Question from Stacey
Hi Debra,
I am trying to find a less toxic carseat/booster seat for my children. I did check Healthy Child but the list is outdated and I question the testing and results since the same brand can have the safest and worst car seat listed…
I did find some seats made by Clek Olli that are made of “Greenguard Crypton Super Fabrics” which “provide permanent protection against stains, moisture and odor-causing bacteria and are free of brominated and chlorinated flame retardants.” Of course I like that it is supposedly free of these flame retardants, but I wonder about the safety of other chemicals used to make it stain, odor, and microbial resistant. Have you heard of Crypton Superfabrics or have any recommendation about it’s safety? All car seats and boosters seem pretty toxic, so I feel it’s just a guessing game choosing a safer car seat, if that’s possible. Thanks so much, Debra, for all the great advice!
Debra’s Answer
It took me a while to find the information on this product, but I found it at www.hytex.com/pdf/Crypton.pdf.

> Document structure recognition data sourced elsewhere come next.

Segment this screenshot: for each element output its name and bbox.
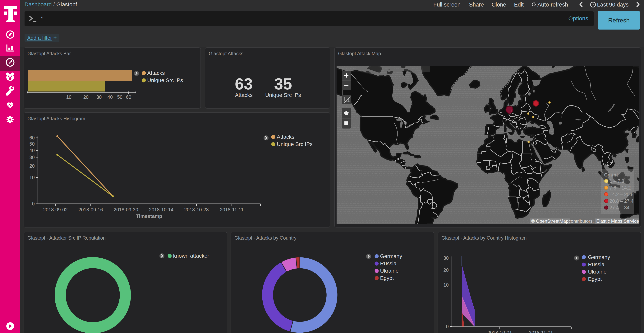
svg-text:known attacker: known attacker	[173, 253, 209, 259]
svg-text:Attacks: Attacks	[147, 70, 165, 76]
svg-text:2018-10-28: 2018-10-28	[184, 207, 209, 212]
svg-text:2018-11-11: 2018-11-11	[220, 207, 244, 212]
svg-text:60: 60	[126, 94, 131, 100]
svg-text:Germany: Germany	[380, 253, 402, 259]
svg-text:2018-10-01: 2018-10-01	[488, 330, 512, 333]
svg-text:20.8 – 27.4: 20.8 – 27.4	[610, 198, 634, 204]
svg-text:Russia: Russia	[588, 261, 604, 267]
svg-text:30: 30	[29, 155, 35, 160]
svg-text:Egypt: Egypt	[380, 275, 394, 281]
svg-text:Elastic Maps Service: Elastic Maps Service	[596, 218, 639, 224]
svg-text:Germany: Germany	[588, 254, 610, 260]
svg-text:Unique Src IPs: Unique Src IPs	[277, 141, 312, 147]
svg-text:Ukraine: Ukraine	[380, 268, 398, 274]
svg-text:1 – 7.6: 1 – 7.6	[610, 178, 624, 184]
svg-text:7.6 – 14.2: 7.6 – 14.2	[610, 185, 631, 190]
svg-text:30: 30	[96, 94, 102, 100]
svg-text:Attacks: Attacks	[277, 134, 294, 140]
svg-text:2018-11-01: 2018-11-01	[529, 330, 553, 333]
svg-text:27.4 – 34: 27.4 – 34	[610, 205, 630, 210]
svg-text:2018-09-30: 2018-09-30	[114, 207, 138, 212]
svg-text:14.2 – 20.8: 14.2 – 20.8	[610, 192, 634, 197]
svg-text:20: 20	[83, 94, 88, 100]
svg-text:20: 20	[443, 267, 449, 273]
svg-text:50: 50	[117, 94, 122, 100]
svg-text:2018-09-02: 2018-09-02	[43, 207, 68, 212]
svg-text:10: 10	[66, 94, 72, 100]
svg-text:50: 50	[29, 141, 35, 147]
svg-text:Ukraine: Ukraine	[588, 269, 606, 275]
svg-text:contributors,: contributors,	[568, 218, 594, 224]
svg-text:40: 40	[107, 94, 113, 100]
svg-text:Unique Src IPs: Unique Src IPs	[147, 77, 183, 83]
svg-text:Count: Count	[604, 172, 618, 177]
svg-text:10: 10	[29, 175, 35, 180]
svg-text:60: 60	[29, 135, 35, 140]
svg-text:10: 10	[443, 282, 449, 287]
svg-text:Russia: Russia	[380, 260, 396, 266]
svg-text:20: 20	[29, 163, 35, 169]
svg-text:Egypt: Egypt	[588, 276, 602, 282]
svg-text:0: 0	[32, 201, 35, 206]
svg-text:40: 40	[29, 148, 35, 153]
svg-text:2018-09-16: 2018-09-16	[78, 207, 103, 212]
svg-text:0: 0	[446, 324, 449, 329]
svg-text:© OpenStreetMap: © OpenStreetMap	[531, 218, 568, 224]
svg-text:30: 30	[443, 255, 449, 261]
svg-text:Timestamp: Timestamp	[136, 213, 162, 219]
svg-text:2018-10-14: 2018-10-14	[149, 207, 174, 212]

This is considered a “green” product.
There are four requirements for creating
new collections:
01. Select fiber content that is either:
(a) 50-100% recycled
(b) 100% heavy-metal-free polyester
(c) 100% wool with heavy-metal-free dyes
(d) 100% polypropylene
We don’t know which fabric is on your carseat, but any one of these is better than most other carseats.
Read more at the link about how these fabrics must meet emissions standards.
It is GREENGUARD Indoor Air Quality Certified and GREENGUARD Children & Schools Certified. It’s also has the SCS Indoor Advantage Gold certification and the “Cradle to “Cradle” certification, which disallows a whole list of toxic chemicals.
What I can say is given the type of product you are considering, this choice is very probably a lot less toxic than most others on the market.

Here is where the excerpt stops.